● **HOW TO COMPLETE THIS TASK**
Please retype, character for character, the portion of the entries below that runs from the line containing "The Last Of Us" to the last line.

● **DATA EXCERPTS**
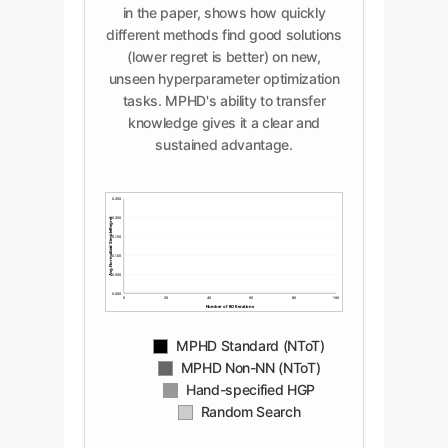
in the paper, shows how quickly
different methods find good solutions
(lower regret is better) on new,
unseen hyperparameter optimization
tasks. MPHD's ability to transfer
knowledge gives it a clear and
sustained advantage.
0.250
Avg. Normalized Simple Regret
0.200
0.150
0.100
0.050
0.000
0
20
40
60
80
100
Number of BO Iterations
MPHD Standard (NToT)
MPHD Non-NN (NToT)
Hand-specified HGP
Random Search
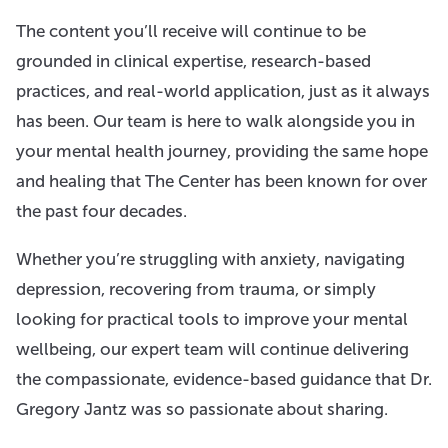
The content you’ll receive will continue to be
grounded in clinical expertise, research-based
practices, and real-world application, just as it always
has been. Our team is here to walk alongside you in
your mental health journey, providing the same hope
and healing that The Center has been known for over
the past four decades.
Whether you’re struggling with anxiety, navigating
depression, recovering from trauma, or simply
looking for practical tools to improve your mental
wellbeing, our expert team will continue delivering
the compassionate, evidence-based guidance that Dr.
Gregory Jantz was so passionate about sharing.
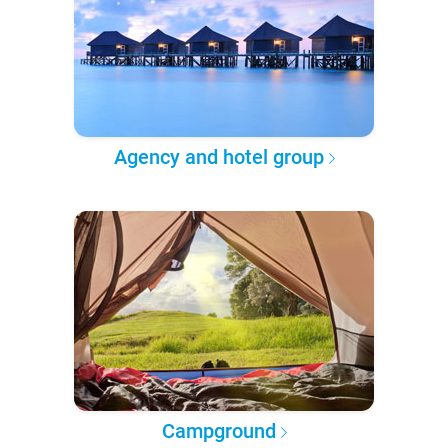
Agency and hotel group
Campground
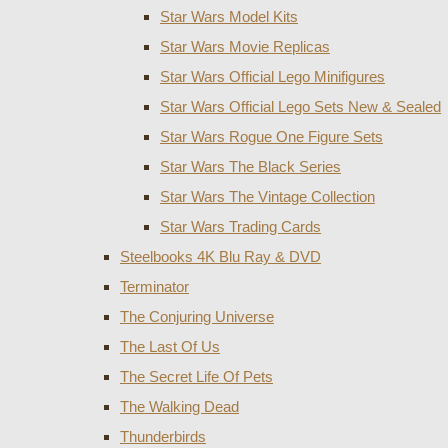
Star Wars Model Kits
Star Wars Movie Replicas
Star Wars Official Lego Minifigures
Star Wars Official Lego Sets New & Sealed
Star Wars Rogue One Figure Sets
Star Wars The Black Series
Star Wars The Vintage Collection
Star Wars Trading Cards
Steelbooks 4K Blu Ray & DVD
Terminator
The Conjuring Universe
The Last Of Us
The Secret Life Of Pets
The Walking Dead
Thunderbirds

● **PROBLEM SOLUTION**
The Last Of Us
The Secret Life Of Pets
The Walking Dead
Thunderbirds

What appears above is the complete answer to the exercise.